WORK REQUIRED: Lines in the listing below that contain the string "Pinging" are to be found and copied.

INPUT DATA:
┄┄┄┄┄┄┄┄┄┄

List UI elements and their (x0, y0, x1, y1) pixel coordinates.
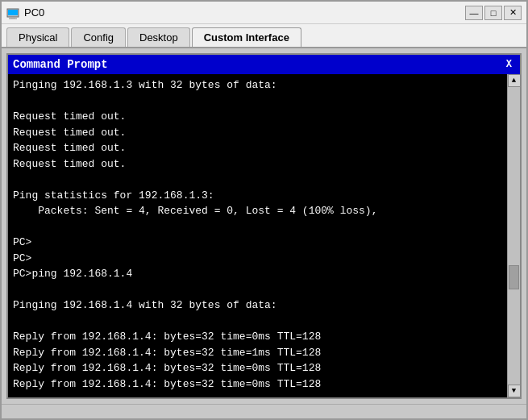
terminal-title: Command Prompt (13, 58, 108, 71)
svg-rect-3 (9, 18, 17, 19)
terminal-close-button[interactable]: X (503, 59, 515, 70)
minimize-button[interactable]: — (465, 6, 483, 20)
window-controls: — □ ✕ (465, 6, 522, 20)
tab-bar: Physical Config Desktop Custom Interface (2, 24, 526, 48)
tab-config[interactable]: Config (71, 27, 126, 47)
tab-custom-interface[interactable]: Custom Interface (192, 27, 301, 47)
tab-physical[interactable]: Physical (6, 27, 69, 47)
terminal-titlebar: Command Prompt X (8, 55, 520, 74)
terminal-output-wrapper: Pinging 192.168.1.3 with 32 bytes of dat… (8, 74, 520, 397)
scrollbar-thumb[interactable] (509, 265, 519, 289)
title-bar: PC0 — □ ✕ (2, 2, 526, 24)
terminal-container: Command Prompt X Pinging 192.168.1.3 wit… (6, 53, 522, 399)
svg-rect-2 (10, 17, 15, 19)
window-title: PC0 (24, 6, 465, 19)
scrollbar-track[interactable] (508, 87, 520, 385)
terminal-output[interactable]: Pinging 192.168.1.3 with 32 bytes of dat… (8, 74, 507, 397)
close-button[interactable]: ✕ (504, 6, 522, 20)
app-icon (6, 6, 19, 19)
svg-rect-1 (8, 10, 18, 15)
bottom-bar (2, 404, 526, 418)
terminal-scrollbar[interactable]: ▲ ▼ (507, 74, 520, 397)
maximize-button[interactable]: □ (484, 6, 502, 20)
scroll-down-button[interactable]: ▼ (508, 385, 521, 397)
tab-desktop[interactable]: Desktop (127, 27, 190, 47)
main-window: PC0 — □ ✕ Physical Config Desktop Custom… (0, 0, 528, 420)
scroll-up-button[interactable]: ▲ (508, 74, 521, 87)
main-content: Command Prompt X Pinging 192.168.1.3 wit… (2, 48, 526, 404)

┄┄┄┄┄┄┄┄┄┄

ANSWER TO THE EXERCISE:
terminal-output-wrapper: Pinging 192.168.1.3 with 32 bytes of dat… (8, 74, 520, 397)
terminal-container: Command Prompt X Pinging 192.168.1.3 wit… (6, 53, 522, 399)
terminal-output[interactable]: Pinging 192.168.1.3 with 32 bytes of dat… (8, 74, 507, 397)
main-content: Command Prompt X Pinging 192.168.1.3 wit… (2, 48, 526, 404)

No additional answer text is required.